The diversity of microbes in the human body has important consequences on disease and nutrition, with less diversity often linked to autoimmune diseases, obesity, and gastrointestinal disorders. In a study published this week in the journal Proceedings of the National Academy of Sciences, researchers studied the evolution of the human microbiome by comparing the microbial communities in the gut of human’s closest relatives, the African apes, to human’s. They found that the human microbiome had much less diversity than that of African apes, and even less diversity was observed in American’s guts compared to humans in non-industrialized nations.
The scientists collected hundreds of fecal samples from wild chimpanzees from Tanzania, wild bonobos from the Democratic Republic of the Congo, and wild gorillas from Cameroon, as well as from humans living urban lifestyles in the U.S. and Europe, rural lifestyles in Malawi, preindustrial lifestyles in southern Amazon rainforests of Venezuela, and hunter-gatherer lifestyles in Tanzania.

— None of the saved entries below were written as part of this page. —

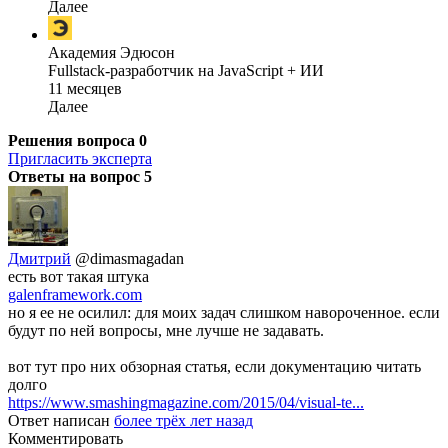
Далее
Академия Эдюсон
Fullstack-разработчик на JavaScript + ИИ
11 месяцев
Далее
Решения вопроса
0
Пригласить эксперта
Ответы на вопрос
5
Дмитрий
@dimasmagadan
есть вот такая штука
galenframework.com
но я ее не осилил: для моих задач слишком навороченное. если
будут по ней вопросы, мне лучше не задавать.
вот тут про них обзорная статья, если документацию читать
долго
https://www.smashingmagazine.com/2015/04/visual-te...
Ответ написан
более трёх лет назад
Комментировать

Results of the identification of microbes found in each fecal sample showed that the human gut microbiome is significantly less diverse than that of apes, even though there are also substantial differences among the multiple ape species. These findings confirm that microbial diversity has decreased significantly during human evolution and has changed even more rapidly in humans than among ape populations.
People living in urban cities in the United States had the least microbiome diversity, which could be a result of cultural differences, differences in diet, increase in c-section prevalence, increased use of antibacterial cleaning products, and antibiotics. As we have seen in previous studies, lower levels of microbiome diversity in humans has been linked to both immune system and gastrointestinal diseases. At this point we don’t fully understand the implications that these changes in human gut diversity over time are having but it is important to better understand this as we develop new therapeutics by manipulating the microbial communities in our gut.